Unfortunately, we don’t live in the wilderness. We are lucky, however, that our yard links up with some large fields and the remnants of old family farms to form a green corridor rich enough to support foxes, wild turkey, woodchucks, rabbits, coyotes, and, as we discovered this spring when our apple trees were nearly chewed to bits, deer. Except for the deer, who were not welcomed by Sean the apple farmer, we are happy to be able to hear the occasional yipping fox late at night, and to watch the rabbits hopping around when we go for walks in local conservation lands. We’ve tried to encourage most wildlife in the yard, and have hung birdfeeders, beehouses and bat boxes to encourage natural pollinators and help the migrators along their routes.
This year we knew we’d be pressed for time to tend to the extensive vegetable gardens we usually grow, so we decided to turn one of our large garden spaces into a wildflower garden that could help support the local bee/bird/butterfly population. All summer, the garden has been alive with activity. I’ve seen hummingbirds sparring over choice blossoms, goldfinches going crazy on the coreopsis seedheads, and bees and butterflies flitting about by the dozens. The sunflowers will provide seeds for the birds to eat come autumn, and to re-seed the garden for next year’s crops, and the milkweeds will provide a valuable food source for several life stages of Monarch Butterflies.
This 200 foot square piece of yard has literally been buzzing all summer, and we’ve been thrilled to watch the tiny insect dramas playing out among the plants. While Liam is too little to fully appreciate the garden right now, as he grows I imagine we’ll spend time learning about the butterfly life cycle as we watch it play out in front of us, track bees across the yard and talk about the physics of hummingbird flight.

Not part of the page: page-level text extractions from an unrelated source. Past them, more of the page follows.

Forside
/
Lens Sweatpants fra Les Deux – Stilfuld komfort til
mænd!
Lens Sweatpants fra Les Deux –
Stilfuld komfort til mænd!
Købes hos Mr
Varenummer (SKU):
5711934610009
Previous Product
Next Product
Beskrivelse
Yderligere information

Walking on the shores of the bay…
The other night we decided to head out to one of our favorite places along the bay and see how the conservation lands had handled Tropical Storm Irene. Even though we got hit less directly than originally predicted, we still had some fierce winds and about 4 inches of rain, and I expected to find a lot of debris along the shores. I was surprised to see the shores looking pretty much as they usually do, piled with seaweed and the occasional chunk of driftwood. I think we’ll see more trees and other items showing up in the next few weeks as they come down the rivers and empty into the bay, and I wonder how the oysterbeds will fare with all the toxins that usually get flushed into the bay during high water events.

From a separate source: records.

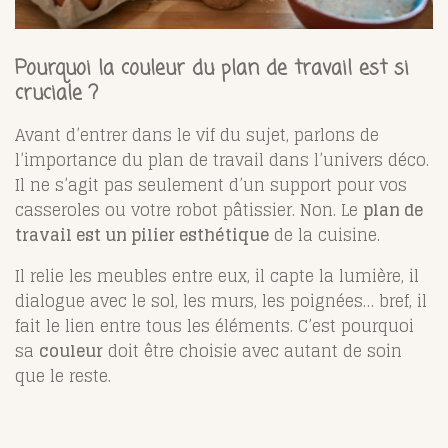
Pourquoi la couleur du plan de travail est si
cruciale ?
Avant d’entrer dans le vif du sujet, parlons de
l’importance du plan de travail dans l’univers déco.
Il ne s’agit pas seulement d’un support pour vos
casseroles ou votre robot pâtissier. Non. Le
plan de
travail est un pilier esthétique
de la cuisine.
Il relie les meubles entre eux, il capte la lumière, il
dialogue avec le sol, les murs, les poignées… bref, il
fait le lien entre tous les éléments. C’est pourquoi
sa
couleur
doit être choisie avec autant de soin
que le reste.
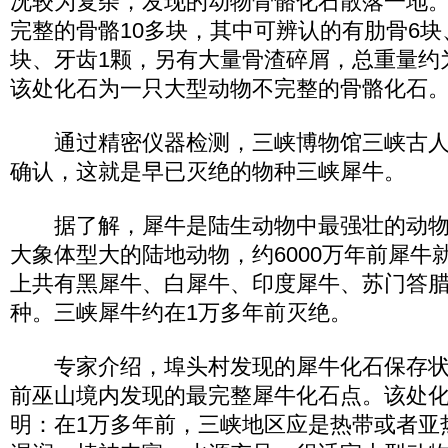
况较为复杂，发现的动物骨骼化石散落一地
完整的骨骼10多块，其中可辨认的有肋骨6块
块、牙齿1颗，另有大量骨渣碎屑，总重量约
该处化石为一只大型动物不完整的骨骼化石
通过精密仪器检测，三峡博物馆三峡古人
确认，这就是早已灭绝的物种三峡犀牛。
据了解，犀牛是陆生动物中最强壮的动物
大象体型大的陆地动物，约6000万年前犀牛
上共有黑犀牛、白犀牛、印度犀牛、苏门答腊
种。三峡犀牛约在1万多年前灭绝。
专家介绍，埠头村发现的犀牛化石保存状
前巫山境内发现的最完整犀牛化石点。该处
明：在1万多年前，三峡地区应是热带或者亚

It was a perfect night for no-see-ums and mosquitos, so we got out our little mosquito netting cover and bundled the Kiddo up pretty tight. There was enough of a breeze to keep him clear of bites when we were on the shore, but as soon as we got into the woods the swarms started coming.
We were back at the car as the sun was setting.It wasn’t a dramatic adventure: no deep thoughts or brilliant inspirations. Just a peaceful night along the shore. I’ll take it.